(Assigned task) Could you please find each line in the records that contains the word "outil" and copy it?

(Data for processing)
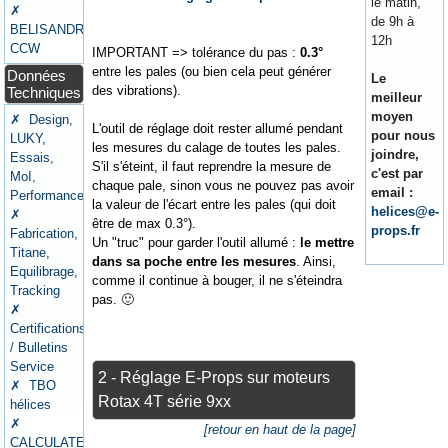
le matin,
✗
de 9h à
BELISANDRE
12h
CCW
IMPORTANT => tolérance du pas :
0.3°
entre les pales (ou bien cela peut générer
Données
Le
des vibrations).
Techniques
meilleur
moyen
✗ Design,
L'outil de réglage doit rester allumé pendant
pour nous
LUKY,
les mesures du calage de toutes les pales.
joindre,
Essais,
S'il s'éteint, il faut reprendre la mesure de
c'est par
MoI,
chaque pale, sinon vous ne pouvez pas avoir
email :
Performances
la valeur de l'écart entre les pales (qui doit
helices@e-
✗
être de max 0.3°).
props.fr
Fabrication,
Un "truc" pour garder l'outil allumé :
le mettre
Titane,
dans sa poche entre les mesures
. Ainsi,
Equilibrage,
comme il continue à bouger, il ne s'éteindra
Tracking
pas. 🙂
✗
Certifications
/ Bulletins
Service
2 - Réglage E-Props sur moteurs
✗ TBO
Rotax 4T série 9xx
hélices
✗
[retour en haut de la page]
CALCULATEURS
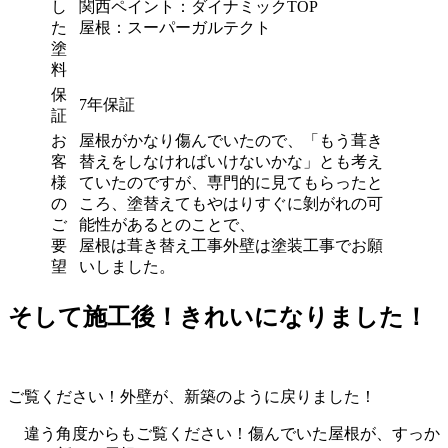
し
関西ペイント：ダイナミックTOP
た
屋根：スーパーガルテクト
塗
料
保
7年保証
証
お
屋根がかなり傷んでいたので、「もう葺き
客
替えをしなければいけないかな」とも考え
様
ていたのですが、専門的に見てもらったと
の
ころ、塗替えてもやはりすぐに剝がれの可
ご
能性があるとのことで、
要
屋根は葺き替え工事外壁は塗装工事でお願
望
いしました。
そして施工後！きれいになりました！
ご覧ください！外壁が、新築のように戻りました！
違う角度からもご覧ください！傷んでいた屋根が、すっか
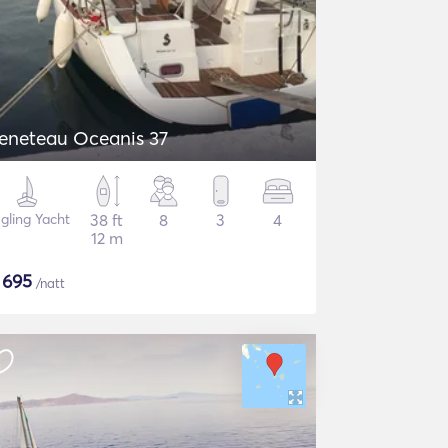
eneteau Oceanis 37
gling Yacht
38 ft
8
3
4
12 m
$
695
/natt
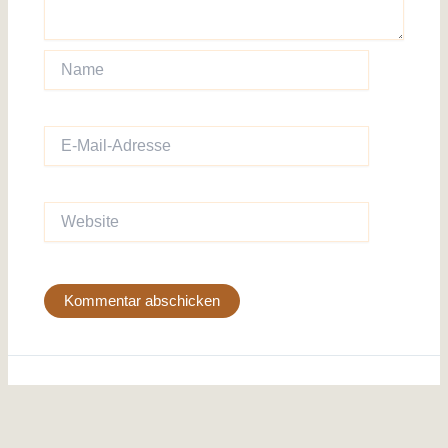
Name
E-
Mail-
Adresse
Website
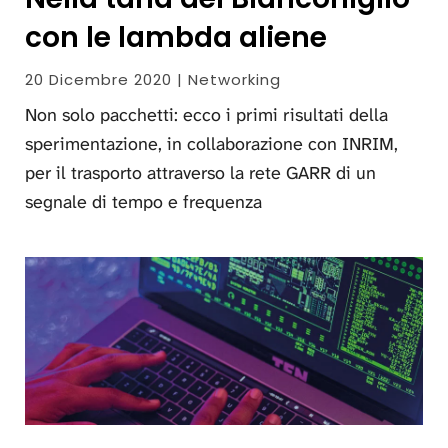
con le lambda aliene
20 Dicembre 2020 | Networking
Non solo pacchetti: ecco i primi risultati della
sperimentazione, in collaborazione con INRIM,
per il trasporto attraverso la rete GARR di un
segnale di tempo e frequenza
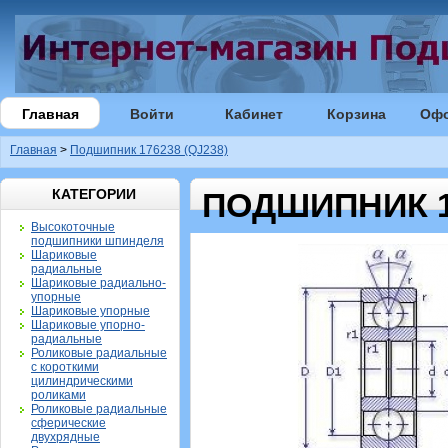
Главная
Войти
Кабинет
Корзина
Оф
Главная
>
Подшипник 176238 (QJ238)
КАТЕГОРИИ
ПОДШИПНИК 17
Высокоточные
подшипники шпинделя
Шариковые
радиальные
Шариковые радиально-
упорные
Шариковые упорные
Шариковые упорно-
радиальные
Роликовые радиальные
с короткими
цилиндрическими
роликами
Роликовые радиальные
сферические
двухрядные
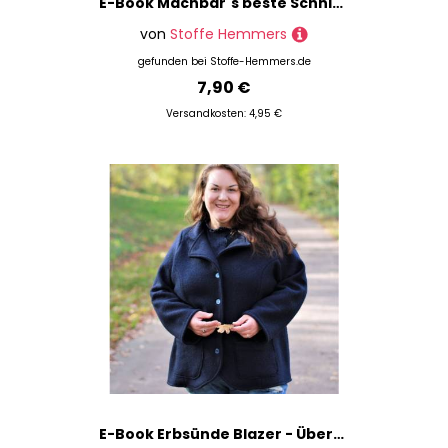
E-Book Machbar´s beste Schnitte Pullover Home & Office
von
Stoffe Hemmers
gefunden bei
Stoffe-Hemmers.de
7,90 €
Versandkosten: 4,95 €
E-Book Erbsünde Blazer - Übergangsjacke Paulista 46-60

(Answer space)
L'outil de réglage doit rester allumé pendant
Un "truc" pour garder l'outil allumé :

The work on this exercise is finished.